Most CEOs, founders, and entrepreneurs are well aware of the reasons behind their business ventures. They often talk about autonomy and noble causes, such as improving processes and innovating industries. The traditional view of business success is tied to financial freedom, which is often measured by net worth, an arbitrary figure based on the accumulation of assets such as property, automobiles, jewelry, art, and more. However, a more accurate indicator of true wealth and success, as well as financial freedom, is cash flow. So, what sets cash flow apart from net worth?
Networth is an insufficient measurement of wealth:
It is often mistakenly viewed as a badge of honor, but its calculation is quite simple: assets (savings, home equity, investments) minus liabilities (debts). For example, if you own a home worth $200,000 but have a mortgage of $150,000, your net worth would be $50,000. It may seem straightforward, but there are limitations to this approach.

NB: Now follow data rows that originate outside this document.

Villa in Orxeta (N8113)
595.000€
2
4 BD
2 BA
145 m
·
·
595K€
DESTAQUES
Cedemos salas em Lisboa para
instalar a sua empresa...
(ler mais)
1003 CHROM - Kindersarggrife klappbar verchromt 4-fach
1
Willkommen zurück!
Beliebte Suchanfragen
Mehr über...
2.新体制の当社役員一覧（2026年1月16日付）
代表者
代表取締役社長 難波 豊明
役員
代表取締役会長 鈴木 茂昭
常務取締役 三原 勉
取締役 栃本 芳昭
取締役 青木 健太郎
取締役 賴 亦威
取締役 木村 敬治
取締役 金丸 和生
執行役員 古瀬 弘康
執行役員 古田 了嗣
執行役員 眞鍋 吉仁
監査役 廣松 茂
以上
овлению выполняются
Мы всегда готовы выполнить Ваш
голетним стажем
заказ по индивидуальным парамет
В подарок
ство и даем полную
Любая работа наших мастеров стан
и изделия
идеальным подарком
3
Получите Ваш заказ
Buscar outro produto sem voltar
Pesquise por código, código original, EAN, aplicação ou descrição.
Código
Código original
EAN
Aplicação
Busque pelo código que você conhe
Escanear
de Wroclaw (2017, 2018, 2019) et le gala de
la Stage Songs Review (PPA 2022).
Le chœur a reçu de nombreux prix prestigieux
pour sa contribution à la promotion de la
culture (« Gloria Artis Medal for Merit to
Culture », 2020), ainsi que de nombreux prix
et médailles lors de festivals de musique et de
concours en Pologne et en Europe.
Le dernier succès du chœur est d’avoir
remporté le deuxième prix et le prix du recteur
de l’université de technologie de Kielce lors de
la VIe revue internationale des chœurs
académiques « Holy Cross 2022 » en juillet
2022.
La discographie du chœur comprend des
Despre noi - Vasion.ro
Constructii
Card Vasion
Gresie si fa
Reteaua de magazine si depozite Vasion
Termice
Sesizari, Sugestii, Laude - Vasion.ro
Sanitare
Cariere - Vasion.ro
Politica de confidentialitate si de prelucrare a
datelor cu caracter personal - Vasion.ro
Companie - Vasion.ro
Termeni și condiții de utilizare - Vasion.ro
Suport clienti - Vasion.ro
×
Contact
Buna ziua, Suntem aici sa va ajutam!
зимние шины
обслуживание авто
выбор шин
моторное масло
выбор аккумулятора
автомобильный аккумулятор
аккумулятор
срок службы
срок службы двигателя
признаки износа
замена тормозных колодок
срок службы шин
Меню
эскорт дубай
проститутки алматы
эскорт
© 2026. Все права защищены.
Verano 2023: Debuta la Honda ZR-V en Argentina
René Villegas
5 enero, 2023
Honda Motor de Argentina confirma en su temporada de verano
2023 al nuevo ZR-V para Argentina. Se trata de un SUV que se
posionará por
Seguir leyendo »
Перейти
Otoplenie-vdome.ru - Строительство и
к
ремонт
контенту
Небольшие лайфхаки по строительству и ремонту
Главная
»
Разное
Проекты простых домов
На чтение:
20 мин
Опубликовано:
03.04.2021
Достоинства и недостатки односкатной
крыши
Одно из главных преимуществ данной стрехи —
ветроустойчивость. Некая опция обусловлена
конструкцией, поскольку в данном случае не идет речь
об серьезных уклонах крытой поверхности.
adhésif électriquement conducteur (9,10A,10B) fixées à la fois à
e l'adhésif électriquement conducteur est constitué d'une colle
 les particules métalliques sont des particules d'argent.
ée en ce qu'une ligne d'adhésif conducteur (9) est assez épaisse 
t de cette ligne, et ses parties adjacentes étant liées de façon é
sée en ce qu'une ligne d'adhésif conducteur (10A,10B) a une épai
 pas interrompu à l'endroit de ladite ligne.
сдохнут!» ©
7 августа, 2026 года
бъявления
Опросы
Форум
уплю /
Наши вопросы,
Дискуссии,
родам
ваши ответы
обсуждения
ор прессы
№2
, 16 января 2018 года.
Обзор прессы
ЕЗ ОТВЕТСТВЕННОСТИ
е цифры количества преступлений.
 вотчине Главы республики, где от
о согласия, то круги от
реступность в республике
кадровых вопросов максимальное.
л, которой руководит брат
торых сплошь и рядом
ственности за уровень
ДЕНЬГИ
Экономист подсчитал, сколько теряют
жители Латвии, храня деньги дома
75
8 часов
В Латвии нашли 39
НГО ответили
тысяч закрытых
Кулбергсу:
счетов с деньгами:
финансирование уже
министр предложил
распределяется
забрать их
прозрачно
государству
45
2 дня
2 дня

However, there is a common misconception that when someone buys a home, even with a mortgage, the entire value of the home is included in their net worth. Using the same example, one person may correctly calculate their net worth as $50,000, while another person may mistakenly believe their net worth is $200,000, including the total value of the home. This discrepancy arises because net worth does not take into account the outstanding mortgage or other liabilities, which can significantly impact the true financial picture.
The estimated value of a property remains speculative until it is sold. Additionally, the equity or net worth of the property is illiquid, meaning it cannot be readily accessed or converted to cash as easily as funds in a bank account. In essence, net worth is an approximation of wealth based on the most informed estimate of the property’s value.
Why Cash Flow is a Better Wealth Metric:
Unlike net worth, which may be tied up in assets that are not easily liquidated, cash flow is readily available and stable. It also provides valuable insights into future financial prospects. Positive cash flow empowers you to cover expenses, create an emergency fund for unexpected situations, and capitalize on investment opportunities. In the realm of wealth, cash flow reigns supreme as it represents actual streams of income.
So, what steps can you take to boost your cash flow and enhance your overall wealth?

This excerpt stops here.